The score (2,750 pages) was microfilmed. Microfilm flew from Moscow to Tehran; from there he went by land to Iraq; He followed an unknown route to Cairo; flew again to Casablanca or Accra (Ghana); He continued his air travel to Recife (Brazil) and arrived in Washington DC after a stopover in Florida. It was handed over to the US Department on May 30, 1942, which in turn handed it over to the Soviet embassy.
trembling hero
For the first time, Time magazine dedicated its cover to a composer who was none other than Shostakovich. His legs must have trembled when he learned that he was presented as a good boy from a bourgeois family. On July 19, the NBC Radio Orchestra conducted by Arturo Toscanini performed the 7th Symphony. The concert was broadcast live and heard in millions of American homes. Hollywood made several attempts to bring the adventure to the screen. The fact is that private donations to Russia skyrocketed, and the Franklin D. Roosevelt Government sent weapons, medicine and food to comrade communist.
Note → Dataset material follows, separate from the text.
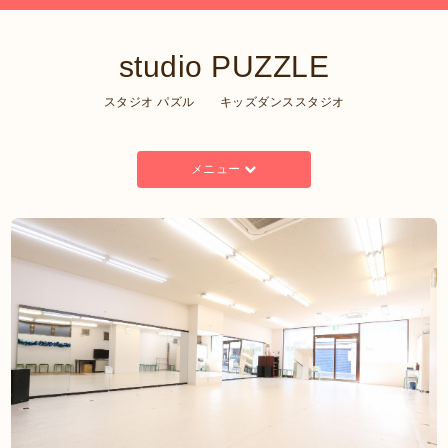
studio PUZZLE
スタジオ パズル キッズダンススタジオ
メニュー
Only 15 musicians attended the call of the Leningrad Radio Orchestra to perform the 7th Symphony. The rest were either dead or did not have the strength to emerge. The first rehearsal was held on March 30, 1942. Director Karl Eliasberg was taken to pole sled sessions because he couldn’t stand up. One day a trumpeter said he couldn’t blow, and another day a violinist fainted. With the reinforcement of military musicians and the benefits of melting (the city was turned into an orchard), the piece could be performed publicly on August 9th. The Great Philharmonic Hall is full. Eliasberg’s coat was huge.
Anderson constructs a refrain with the idea that the first part of Symphony No. 7, which was unanimously interpreted at the time as a brutal figure of Nazi progress, also fits with the brutal Stalinism that the composer was very familiar with.